__Task details__:
How many lines of these entries include the string "Grieving"? State the number alone.

__Supplied material__:
────────────────────────────────────────

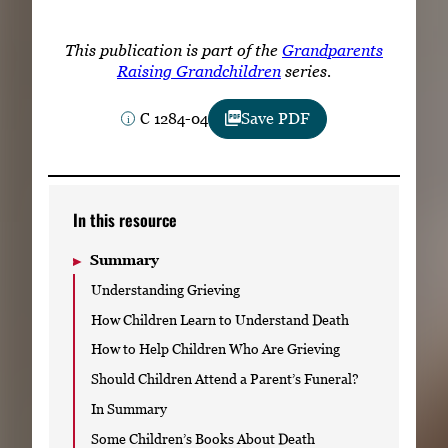
Subscribe
This publication is part of the
Grandparents
LinkedIn
Facebook
Instagram
Raising Grandchildren
series.
C 1284-04
Save PDF
In this resource
Summary
Understanding Grieving
How Children Learn to Understand Death
How to Help Children Who Are Grieving
Should Children Attend a Parent’s Funeral?
In Summary
Some Children’s Books About Death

────────────────────────────────────────

__Finished exercise__:
2